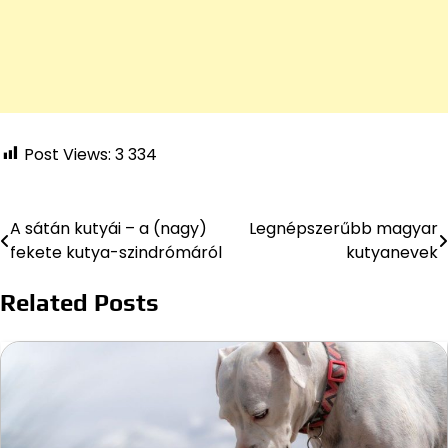
Post Views:
3 334
A sátán kutyái – a (nagy)
Legnépszerűbb magyar
Bejegyzés
fekete kutya-szindrómáról
kutyanevek
navigáció
Related Posts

▶ WORK ITEM:
Transcribe the records above exactly, skipping pictures.

▶ RESPONSE AREA:
Post Views:
3 334
A sátán kutyái – a (nagy)
Legnépszerűbb magyar
Bejegyzés
fekete kutya-szindrómáról
kutyanevek
navigáció
Related Posts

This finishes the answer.